*WHAT IS NEEDED*
Please copy out every line in the records below that includes the word "Grout".

*RECORDED DATA*
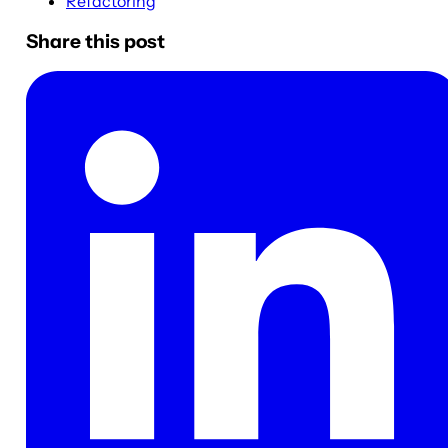
Refactoring
Share this post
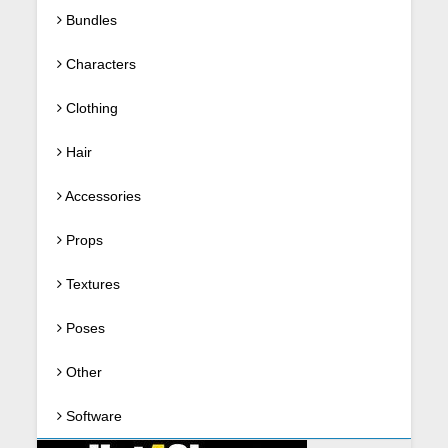
Bundles
Characters
Clothing
Hair
Accessories
Props
Textures
Poses
Other
Software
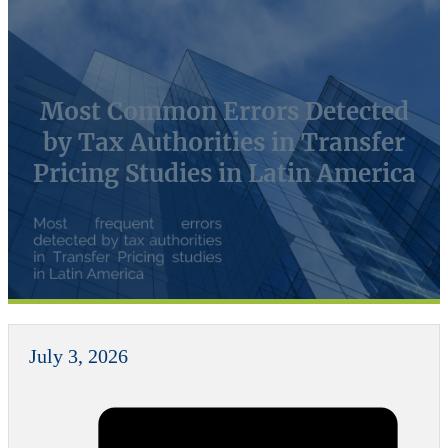
Most Common Errors Detected
by Tax Authorities in Transfer
Pricing Studies in Latin America
July 3, 2026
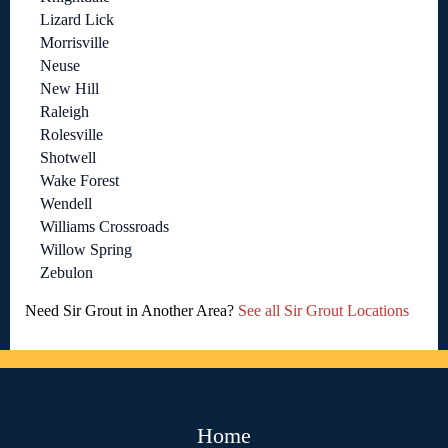
Lizard Lick
Morrisville
Neuse
New Hill
Raleigh
Rolesville
Shotwell
Wake Forest
Wendell
Williams Crossroads
Willow Spring
Zebulon
Need Sir Grout in Another Area?
See all Sir Grout Locations
Home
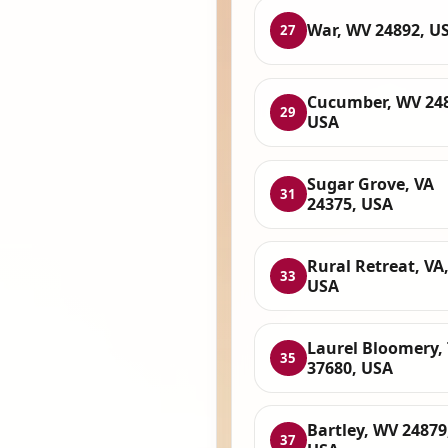
War, WV 24892, U
27
Cucumber, WV 24
29
USA
Sugar Grove, VA
31
24375, USA
Rural Retreat, VA
33
USA
Laurel Bloomery,
35
37680, USA
Bartley, WV 24879
37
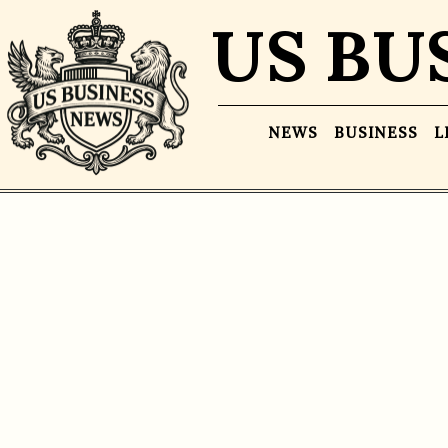
US BU
NEWS
BUSINESS
L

*FINISHED TASK*
Need Sir Grout in Another Area?
See all Sir Grout Locations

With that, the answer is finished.